Asymmetry in summertime atmospheric circulation anomalies over the northwest Pacific during decaying phase of El Niño and La Niña

Abstract

The present study has revealed the asymmetric characteristics of summertime atmospheric circulation anomalies over the Indo-Pacific for El Nino and La Nina, as well as the possible mechanism. During the summer when El Nino has dissipated, there are basin-wide warming over the tropical Indian Ocean (TIO) and cooling over the equatorial central and eastern Pacific (CEP). The northwest Pacific (NWP) anticyclone is maintained by a combined effect of the TIO warming and equatorial CEP cooling.
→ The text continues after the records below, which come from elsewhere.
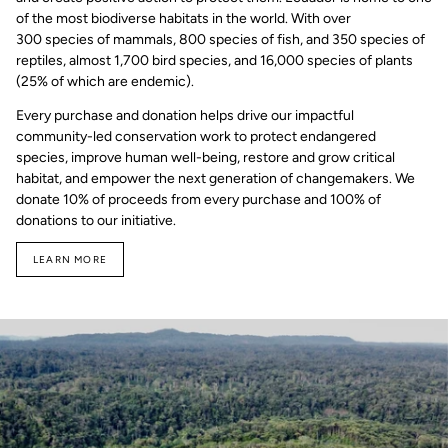
of the most biodiverse habitats in the world. With over
300 species of mammals, 800 species of fish, and 350 species of
reptiles, almost 1,700 bird species, and 16,000 species of plants
(25% of which are endemic).
Every purchase and donation helps drive our impactful
community-led conservation work to protect endangered
species, improve human well-being, restore and grow critical
habitat, and empower the next generation of changemakers. We
donate 10% of proceeds from every purchase and 100% of
donations to our initiative.
LEARN MORE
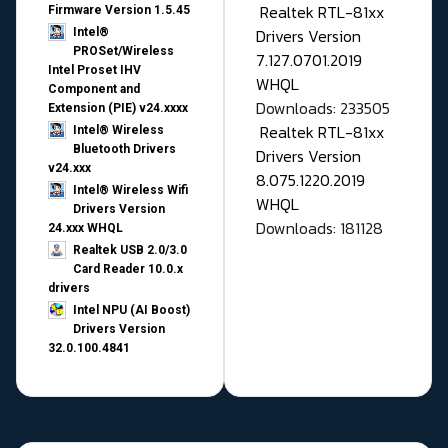
Realtek RTL-81xx
Firmware Version 1.5.45
Drivers Version
Intel®
PROSet/Wireless
7.127.0701.2019
Intel Proset IHV
WHQL
Component and
Downloads: 233505
Extension (PIE) v24.xxxx
Realtek RTL-81xx
Intel® Wireless
Bluetooth Drivers
Drivers Version
v24.xxx
8.075.1220.2019
Intel® Wireless Wifi
WHQL
Drivers Version
Downloads: 181128
24.xxx WHQL
Realtek USB 2.0/3.0
Card Reader 10.0.x
drivers
Intel NPU (AI Boost)
Drivers Version
32.0.100.4841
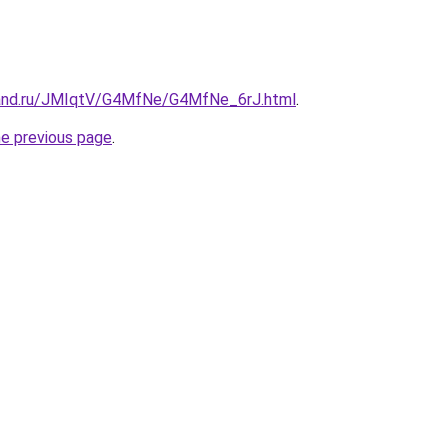
band.ru/JMIqtV/G4MfNe/G4MfNe_6rJ.html
.
he previous page
.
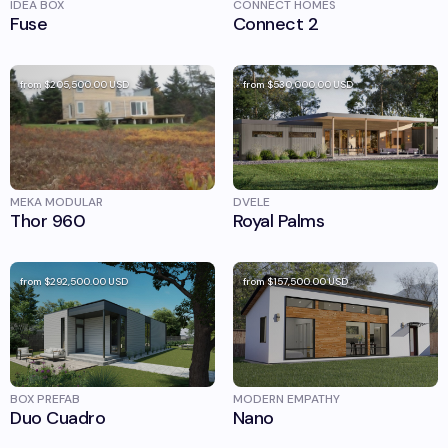
IDEA BOX
CONNECT HOMES
Fuse
Connect 2
from
$205,500.00
USD
from
$530,000.00
USD
MEKA MODULAR
DVELE
Thor 960
Royal Palms
from
$292,500.00
USD
from
$157,500.00
USD
BOX PREFAB
MODERN EMPATHY
Duo Cuadro
Nano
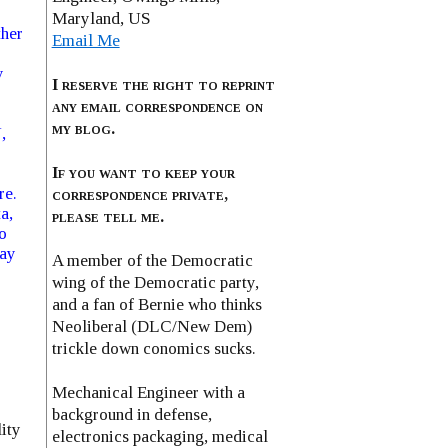
Maryland, US
ther
Email Me
y
I reserve the right to reprint
any email correspondence on
my blog.
,
If you want to keep your
re.
correspondence private,
a,
please tell me.
o
way
A member of the Democratic
wing of the Democratic party,
and a fan of Bernie who thinks
Neoliberal (DLC/New Dem)
trickle down conomics sucks.
Mechanical Engineer with a
background in defense,
lity
electronics packaging, medical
The impact of TIO warming is via the Kelvin wave-induced divergence mechanism, and the effect of CEP cooling is by stimulating a Rossby wave response to its northwest. Correspondingly, there are lower (upper) level convergence (divergence) over the TIO and divergence (convergence) over the NWP. The tropical atmospheric waves and large-scale circulation anomalies could couple together and maintain the anticyclone. However, for La Nina, there are easterly wind anomalies over the equatorial western Pacific, and the anomalous NWP cyclone (NWPC) is weak and shifts northwestward, which are largely different from El Nino. The equatorial CEP cooling plays a dominant role in the maintenance of NWPC. The negative rainfall anomalies induced by CEP cooling force the anticyclonic wind anomalies over the WP as a Rossby wave response, which further cause the lower (upper) level convergence (divergence) over the MC and NWP. The resultant convergence leads to the enhanced convection there, inducing the NWPC as a Rossby wave response. Besides, the equatorial easterly wind anomalies trigger the upwelling oceanic Kelvin wave and maintain the CEP cooling as the Bjerknes feedback.